## WHAT YOU NEED TO DO
Please write out the full listing beneath this line exactly, skipping its images.

## EXTRACTED INFORMATION

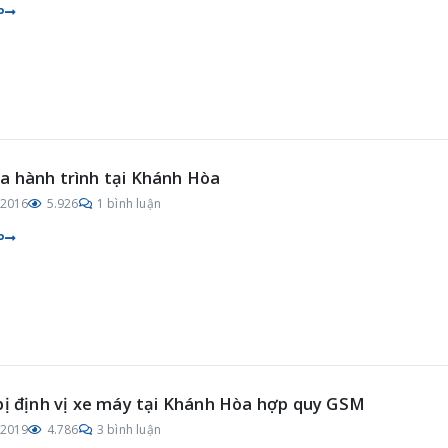
P
 hành trình tại Khánh Hòa
/2016
5.926
1 bình luận
P
bị định vị xe máy tại Khánh Hòa hợp quy GSM
/2019
4.786
3 bình luận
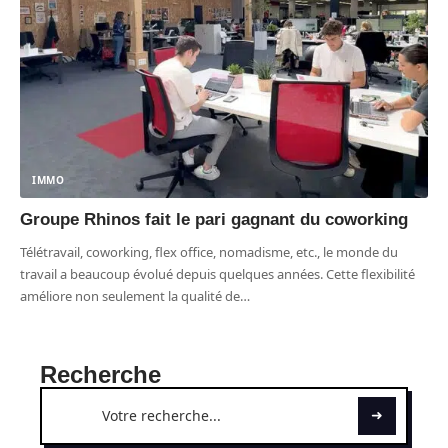
IMMO
Groupe Rhinos fait le pari gagnant du coworking
Télétravail, coworking, flex office, nomadisme, etc., le monde du
travail a beaucoup évolué depuis quelques années. Cette flexibilité
améliore non seulement la qualité de
…
Recherche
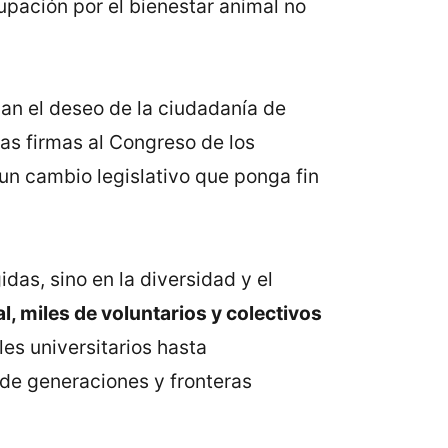
upación por el bienestar animal no
man el deseo de la ciudadanía de
as firmas al Congreso de los
 un cambio legislativo que ponga fin
das, sino en la diversidad y el
 miles de voluntarios y colectivos
es universitarios hasta
nde generaciones y fronteras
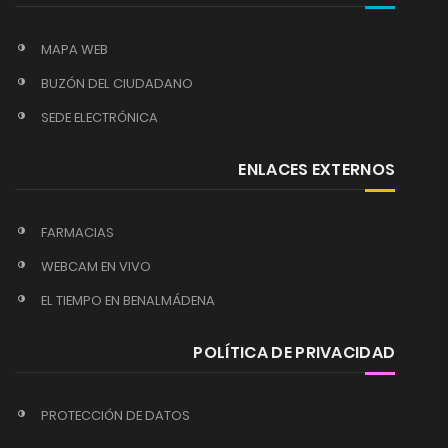
MAPA WEB
BUZÓN DEL CIUDADANO
SEDE ELECTRÓNICA
ENLACES EXTERNOS
FARMACIAS
WEBCAM EN VIVO
EL TIEMPO EN BENALMÁDENA
POLÍTICA DE PRIVACIDAD
PROTECCIÓN DE DATOS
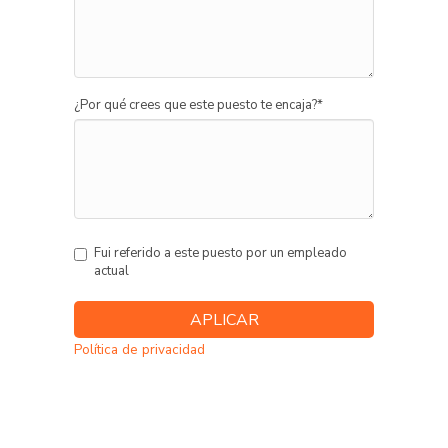
¿Por qué crees que este puesto te encaja?
*
Fui referido a este puesto por un empleado
actual
Política de privacidad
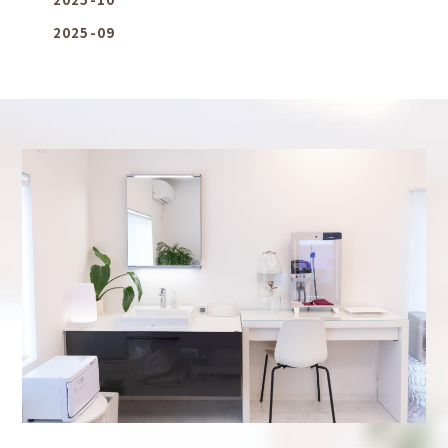
2025-09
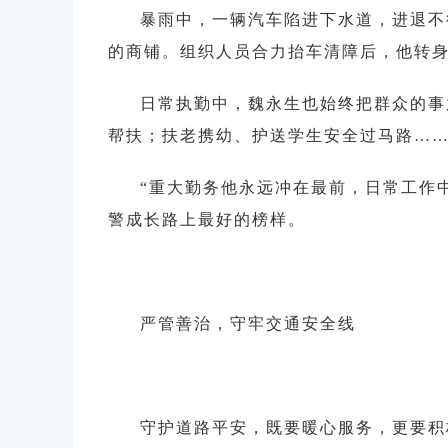
暴雨中，一辆汽车陷进下水道，进退不
的商铺。组织人员合力抬车清障后，他转
日常执勤中，魏永生也始终把群众的事
帮扶；扶老携幼、护送学生安全过马路…
“重大勤务他永远冲在最前，日常工作
警成长路上最好的榜样。
严管善治，守牢交通安全线
守护道路平安，既要暖心服务，更要积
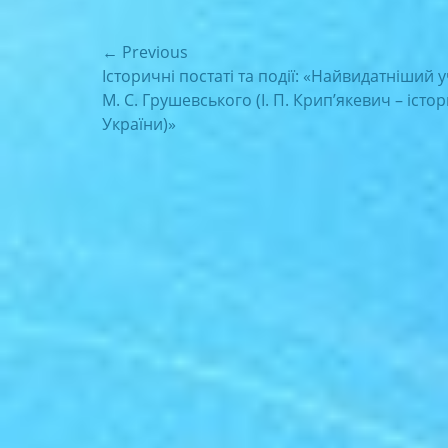
Навігація
← Previous
Previous
Історичні постаті та події: «Найвидатніший 
записів
post:
М. С. Грушевського (І. П. Крип’якевич – істо
України)»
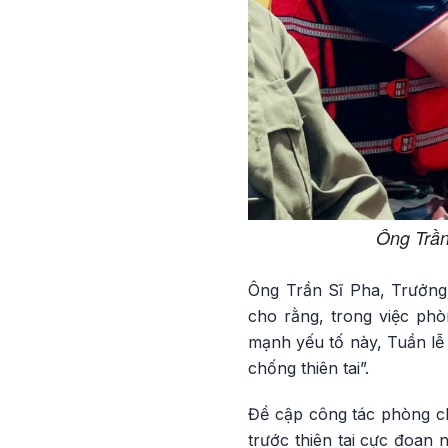
Ông Trần 
Ông Trần Sĩ Pha, Trưởng
cho rằng, trong việc phò
mạnh yếu tố này, Tuần lễ
chống thiên tai”.
Đề cập công tác phòng 
trước thiên tai cực đoan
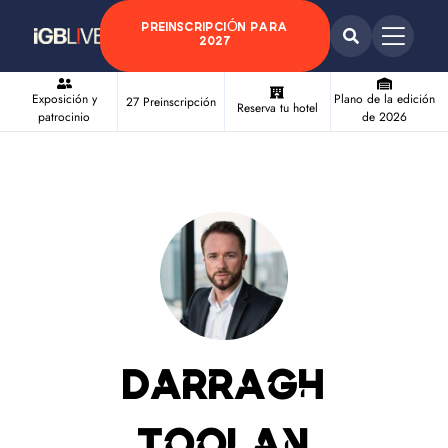
PREINSCRIPCIÓN PARA
2027
Exposición y
Plano de la edición
27 Preinscripción
Reserva tu hotel
patrocinio
de 2026
Darragh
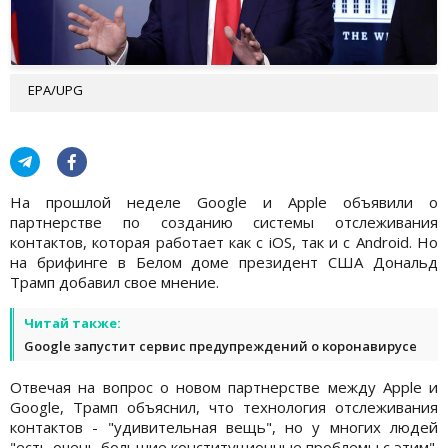
EPA/UPG
На прошлой неделе Google и Apple объявили о
партнерстве по созданию системы отслеживания
контактов, которая работает как с iOS, так и с Android. Но
на брифинге в Белом доме президент США Дональд
Трамп добавил свое мнение.
Читай также:
Google запустит сервис предупреждений о коронавирусе
Отвечая на вопрос о новом партнерстве между Apple и
Google, Трамп объяснил, что технология отслеживания
контактов - "удивительная вещь", но у многих людей
"есть очень большие конституционные проблемы с этим".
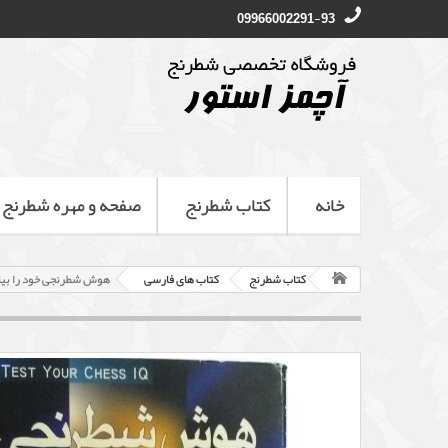
09966002291-93
خانه
کتاب شطرنج
صفحه و مهره شطرنج
کتاب شطرنج
کتاب های فارسی
هوش شطرنجی خود را بیا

## ANSWER SECTION
P
 hành trình tại Khánh Hòa
/2016
5.926
1 bình luận
P
bị định vị xe máy tại Khánh Hòa hợp quy GSM
/2019
4.786
3 bình luận
IMMO
Groupe Rhinos fait le pari gagnant du coworking
Télétravail, coworking, flex office, nomadisme, etc., le monde du
travail a beaucoup évolué depuis quelques années. Cette flexibilité
améliore non seulement la qualité de
…
Recherche
upación por el bienestar animal no
man el deseo de la ciudadanía de
as firmas al Congreso de los
 un cambio legislativo que ponga fin
das, sino en la diversidad y el
 miles de voluntarios y colectivos
es universitarios hasta
nde generaciones y fronteras
MAPA WEB
BUZÓN DEL CIUDADANO
SEDE ELECTRÓNICA
ENLACES EXTERNOS
FARMACIAS
WEBCAM EN VIVO
EL TIEMPO EN BENALMÁDENA
POLÍTICA DE PRIVACIDAD
PROTECCIÓN DE DATOS
¿Por qué crees que este puesto te encaja?
*
Fui referido a este puesto por un empleado
actual
Política de privacidad
2025-09
暴雨中，一辆汽车陷进下水道，进退不
的商铺。组织人员合力抬车清障后，他转
日常执勤中，魏永生也始终把群众的事
帮扶；扶老携幼、护送学生安全过马路…
“重大勤务他永远冲在最前，日常工作
警成长路上最好的榜样。
严管善治，守牢交通安全线
守护道路平安，既要暖心服务，更要积
Навігація
← Previous
Previous
Історичні постаті та події: «Найвидатніший 
записів
post:
М. С. Грушевського (І. П. Крип’якевич – істо
України)»
Ông Trần 
Ông Trần Sĩ Pha, Trưởng
cho rằng, trong việc phò
mạnh yếu tố này, Tuần lễ
chống thiên tai”.
Đề cập công tác phòng 
trước thiên tai cực đoan
PREINSCRIPCIÓN PARA
2027
Exposición y
Plano de la edición
27 Preinscripción
Reserva tu hotel
patrocinio
de 2026
Darragh
EPA/UPG
На прошлой неделе Google и Apple объявили о
партнерстве по созданию системы отслеживания
контактов, которая работает как с iOS, так и с Android. Но
на брифинге в Белом доме президент США Дональд
Трамп добавил свое мнение.
Читай также:
Google запустит сервис предупреждений о коронавирусе
Отвечая на вопрос о новом партнерстве между Apple и
Google, Трамп объяснил, что технология отслеживания
контактов - "удивительная вещь", но у многих людей
"есть очень большие конституционные проблемы с этим".
09966002291-93
خانه
کتاب شطرنج
صفحه و مهره شطرنج
کتاب شطرنج
کتاب های فارسی
هوش شطرنجی خود را بیا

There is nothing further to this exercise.